REQUIREMENT: Among the entries below, find the line with "μεθοδολογία — όχι", then quote it and each following line up to and including the line with "an Hochschulen unterstützen", and nothing else.

SOURCE DATA:
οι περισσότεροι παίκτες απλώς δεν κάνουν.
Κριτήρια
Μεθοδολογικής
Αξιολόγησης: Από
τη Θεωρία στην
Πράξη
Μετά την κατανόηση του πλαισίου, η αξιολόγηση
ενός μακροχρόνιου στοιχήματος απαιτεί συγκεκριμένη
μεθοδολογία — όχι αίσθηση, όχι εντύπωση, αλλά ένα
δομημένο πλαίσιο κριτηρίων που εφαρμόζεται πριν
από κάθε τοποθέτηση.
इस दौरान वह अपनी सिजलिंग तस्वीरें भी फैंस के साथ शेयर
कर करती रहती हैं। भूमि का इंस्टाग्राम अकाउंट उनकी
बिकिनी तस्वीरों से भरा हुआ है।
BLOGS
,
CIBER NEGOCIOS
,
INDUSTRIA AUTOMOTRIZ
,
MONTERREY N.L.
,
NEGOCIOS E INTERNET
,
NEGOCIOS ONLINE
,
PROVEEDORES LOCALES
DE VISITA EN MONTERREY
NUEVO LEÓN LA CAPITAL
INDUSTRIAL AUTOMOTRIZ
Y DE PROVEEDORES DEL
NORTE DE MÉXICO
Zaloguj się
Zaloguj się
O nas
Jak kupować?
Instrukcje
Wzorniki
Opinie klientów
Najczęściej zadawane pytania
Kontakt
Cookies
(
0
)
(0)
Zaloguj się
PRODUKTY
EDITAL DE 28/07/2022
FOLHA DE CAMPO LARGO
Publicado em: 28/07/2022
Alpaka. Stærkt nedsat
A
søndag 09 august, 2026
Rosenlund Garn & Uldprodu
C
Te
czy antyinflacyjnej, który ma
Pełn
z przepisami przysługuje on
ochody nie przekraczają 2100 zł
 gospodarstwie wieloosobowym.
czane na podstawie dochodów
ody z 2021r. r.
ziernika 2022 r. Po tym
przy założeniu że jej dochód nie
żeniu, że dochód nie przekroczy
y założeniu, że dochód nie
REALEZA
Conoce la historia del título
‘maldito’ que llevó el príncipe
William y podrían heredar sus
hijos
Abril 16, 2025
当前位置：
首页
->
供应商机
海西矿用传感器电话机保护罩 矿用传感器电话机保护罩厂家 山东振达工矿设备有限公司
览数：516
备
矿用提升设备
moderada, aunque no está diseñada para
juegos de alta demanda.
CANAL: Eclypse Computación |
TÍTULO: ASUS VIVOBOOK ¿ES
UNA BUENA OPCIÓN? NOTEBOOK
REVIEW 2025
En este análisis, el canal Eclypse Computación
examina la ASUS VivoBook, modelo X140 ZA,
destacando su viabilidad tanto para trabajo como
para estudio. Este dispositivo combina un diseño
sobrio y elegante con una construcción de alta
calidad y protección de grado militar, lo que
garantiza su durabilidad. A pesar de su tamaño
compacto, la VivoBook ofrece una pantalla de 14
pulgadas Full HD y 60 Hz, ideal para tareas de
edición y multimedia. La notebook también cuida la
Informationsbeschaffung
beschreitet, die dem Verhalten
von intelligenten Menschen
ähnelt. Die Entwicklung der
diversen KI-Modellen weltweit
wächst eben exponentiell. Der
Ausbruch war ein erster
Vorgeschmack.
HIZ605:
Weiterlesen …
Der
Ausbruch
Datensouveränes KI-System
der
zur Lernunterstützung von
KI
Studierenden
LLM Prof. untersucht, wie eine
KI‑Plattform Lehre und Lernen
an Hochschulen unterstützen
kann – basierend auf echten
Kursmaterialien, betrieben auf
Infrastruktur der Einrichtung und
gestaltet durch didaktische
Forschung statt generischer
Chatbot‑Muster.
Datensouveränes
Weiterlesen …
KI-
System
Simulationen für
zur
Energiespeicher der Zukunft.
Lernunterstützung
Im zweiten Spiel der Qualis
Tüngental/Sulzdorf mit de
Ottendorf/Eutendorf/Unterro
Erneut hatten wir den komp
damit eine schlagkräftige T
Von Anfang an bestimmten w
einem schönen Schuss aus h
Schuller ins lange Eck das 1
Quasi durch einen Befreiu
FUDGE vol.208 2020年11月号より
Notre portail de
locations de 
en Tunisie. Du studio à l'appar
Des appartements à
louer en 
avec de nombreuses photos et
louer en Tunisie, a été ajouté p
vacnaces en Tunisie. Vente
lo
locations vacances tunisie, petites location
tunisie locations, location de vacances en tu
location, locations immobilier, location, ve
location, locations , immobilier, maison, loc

SOLUTION TO THE EXERCISE:
μεθοδολογία — όχι αίσθηση, όχι εντύπωση, αλλά ένα
δομημένο πλαίσιο κριτηρίων που εφαρμόζεται πριν
από κάθε τοποθέτηση.
इस दौरान वह अपनी सिजलिंग तस्वीरें भी फैंस के साथ शेयर
कर करती रहती हैं। भूमि का इंस्टाग्राम अकाउंट उनकी
बिकिनी तस्वीरों से भरा हुआ है।
BLOGS
,
CIBER NEGOCIOS
,
INDUSTRIA AUTOMOTRIZ
,
MONTERREY N.L.
,
NEGOCIOS E INTERNET
,
NEGOCIOS ONLINE
,
PROVEEDORES LOCALES
DE VISITA EN MONTERREY
NUEVO LEÓN LA CAPITAL
INDUSTRIAL AUTOMOTRIZ
Y DE PROVEEDORES DEL
NORTE DE MÉXICO
Zaloguj się
Zaloguj się
O nas
Jak kupować?
Instrukcje
Wzorniki
Opinie klientów
Najczęściej zadawane pytania
Kontakt
Cookies
(
0
)
(0)
Zaloguj się
PRODUKTY
EDITAL DE 28/07/2022
FOLHA DE CAMPO LARGO
Publicado em: 28/07/2022
Alpaka. Stærkt nedsat
A
søndag 09 august, 2026
Rosenlund Garn & Uldprodu
C
Te
czy antyinflacyjnej, który ma
Pełn
z przepisami przysługuje on
ochody nie przekraczają 2100 zł
 gospodarstwie wieloosobowym.
czane na podstawie dochodów
ody z 2021r. r.
ziernika 2022 r. Po tym
przy założeniu że jej dochód nie
żeniu, że dochód nie przekroczy
y założeniu, że dochód nie
REALEZA
Conoce la historia del título
‘maldito’ que llevó el príncipe
William y podrían heredar sus
hijos
Abril 16, 2025
当前位置：
首页
->
供应商机
海西矿用传感器电话机保护罩 矿用传感器电话机保护罩厂家 山东振达工矿设备有限公司
览数：516
备
矿用提升设备
moderada, aunque no está diseñada para
juegos de alta demanda.
CANAL: Eclypse Computación |
TÍTULO: ASUS VIVOBOOK ¿ES
UNA BUENA OPCIÓN? NOTEBOOK
REVIEW 2025
En este análisis, el canal Eclypse Computación
examina la ASUS VivoBook, modelo X140 ZA,
destacando su viabilidad tanto para trabajo como
para estudio. Este dispositivo combina un diseño
sobrio y elegante con una construcción de alta
calidad y protección de grado militar, lo que
garantiza su durabilidad. A pesar de su tamaño
compacto, la VivoBook ofrece una pantalla de 14
pulgadas Full HD y 60 Hz, ideal para tareas de
edición y multimedia. La notebook también cuida la
Informationsbeschaffung
beschreitet, die dem Verhalten
von intelligenten Menschen
ähnelt. Die Entwicklung der
diversen KI-Modellen weltweit
wächst eben exponentiell. Der
Ausbruch war ein erster
Vorgeschmack.
HIZ605:
Weiterlesen …
Der
Ausbruch
Datensouveränes KI-System
der
zur Lernunterstützung von
KI
Studierenden
LLM Prof. untersucht, wie eine
KI‑Plattform Lehre und Lernen
an Hochschulen unterstützen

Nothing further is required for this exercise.